Extracted page text data:
---------------

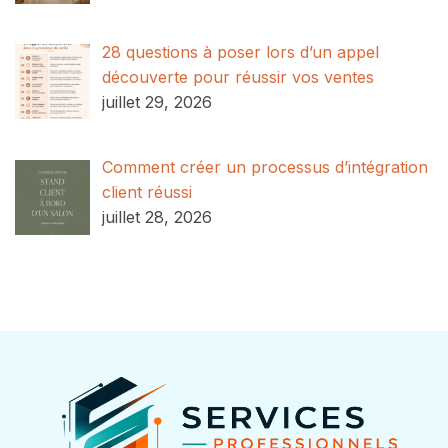
28 questions à poser lors d’un appel
découverte pour réussir vos ventes
juillet 29, 2026
Comment créer un processus d’intégration
client réussi
juillet 28, 2026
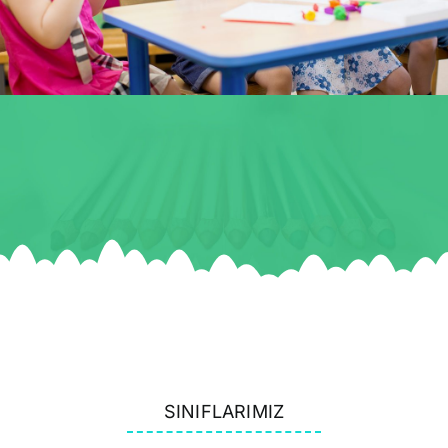
SINIFLARIMIZ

---------------

▸ **Required work**: Transcribe the entries above verbatim, excluding any image.

▸ **Written response**:
28 questions à poser lors d’un appel
découverte pour réussir vos ventes
juillet 29, 2026
Comment créer un processus d’intégration
client réussi
juillet 28, 2026
SINIFLARIMIZ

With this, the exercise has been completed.